In 2019, Sepúlveda made 112 appearances for Myrtle Beach, hitting .243/.342/.285 with 36 RBI and 14 stolen bases.

===Los Angeles Dodgers===
On 12 December 2019, the Los Angeles Dodgers selected Sepúlveda from the Cubs in the Rule 5 draft, and assigned him to the Triple-A Oklahoma City Dodgers. He did not play in a game in 2020 due to the cancellation of the minor league season because of the COVID-19 pandemic. Sepúlveda was released by the Dodgers on 22 March 2021, without having appeared in a single game for the organization.

===Chicago Cubs (second stint)===
On 7 June 2021, Sepúlveda signed a minor league contract to return to the Chicago Cubs organization, who subsequently assigned him to the Tennessee Smokies of the Double-A Southern League. He made 73 appearances for the Smokies, batting .213/.318/.293 with three home runs and 21 RBI. In 2022, Sepúlveda played for the Iowa Cubs of the Triple-A International League, appearing in 24 games and hitting .245/.349/.283 with nine RBI and one stolen base. He elected free agency following the season on 10 November 2022.

===Diablos Rojos del México===
On 3 February 2023, Sepúlveda joined the Diablos Rojos del México of the Mexican League (LMB). He made his LMB debut on 21 April appearing as a pinch hitter against the Tigres de Quintana Roo in the Estadio Alfredo Harp Helú. In 2023, Sepúlveda appeared in 73 contests for the Diablos, hitting .314/.411/.400 with three home runs, 37 RBI, and two stolen bases.
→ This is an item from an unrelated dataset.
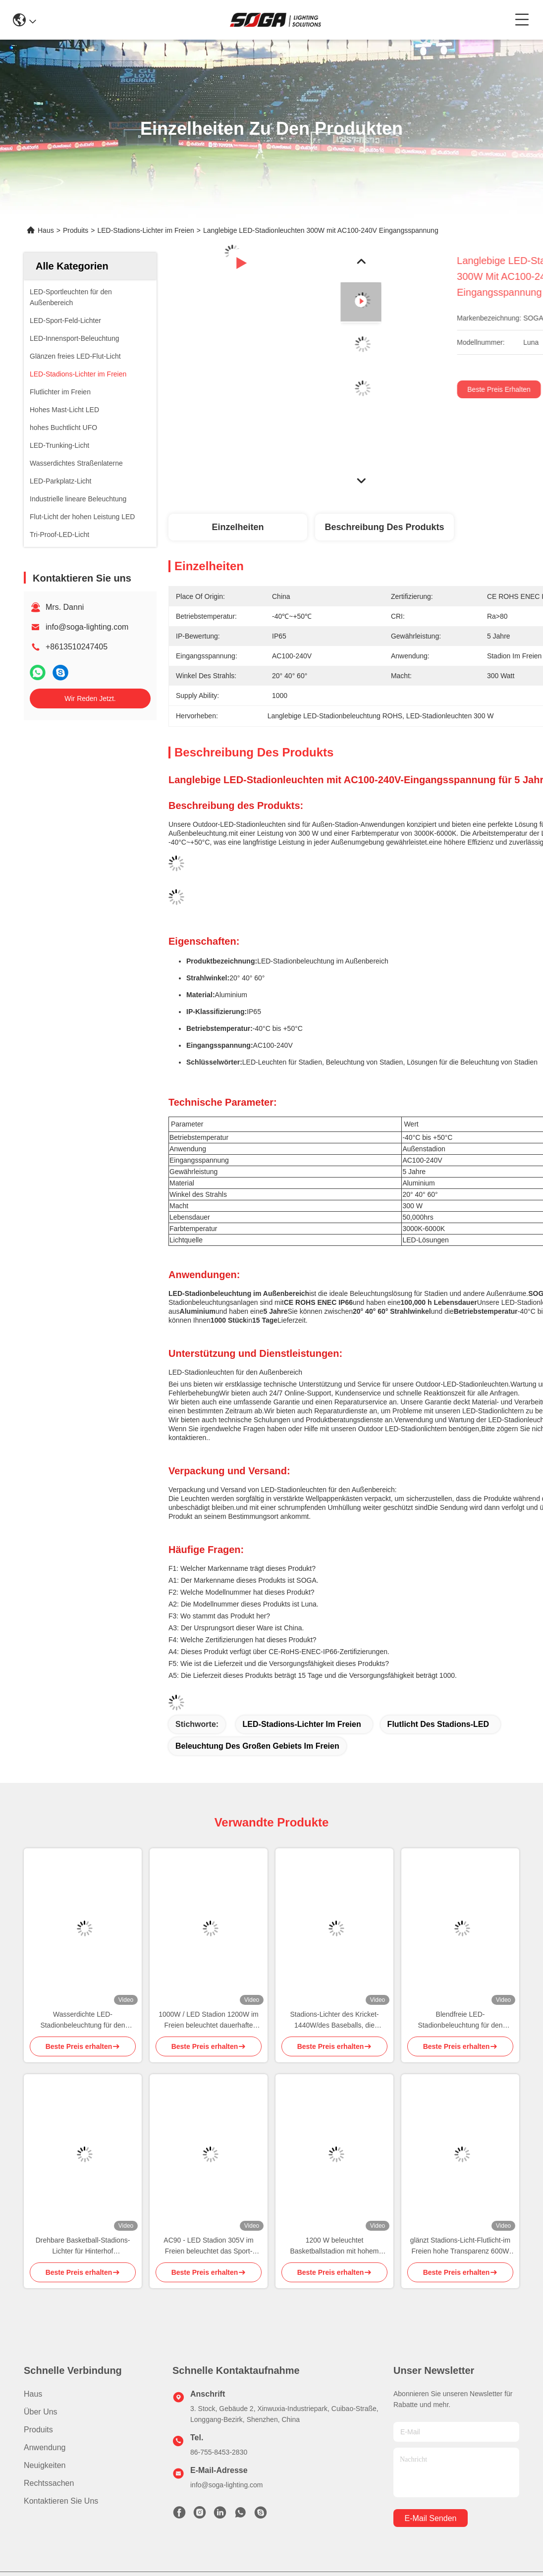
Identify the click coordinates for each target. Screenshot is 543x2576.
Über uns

Sepúlveda made 58 appearances for the team during the 2024 season, slashing .340/.442/.431 with one home run, 31 RBI, and six stolen bases. Sepúlveda made 69 appearances for México in 2025, batting .395/.503/.515 with two home runs, 38 RBI, and 12 stolen bases. With the team, he won his second consecutive Serie del Rey.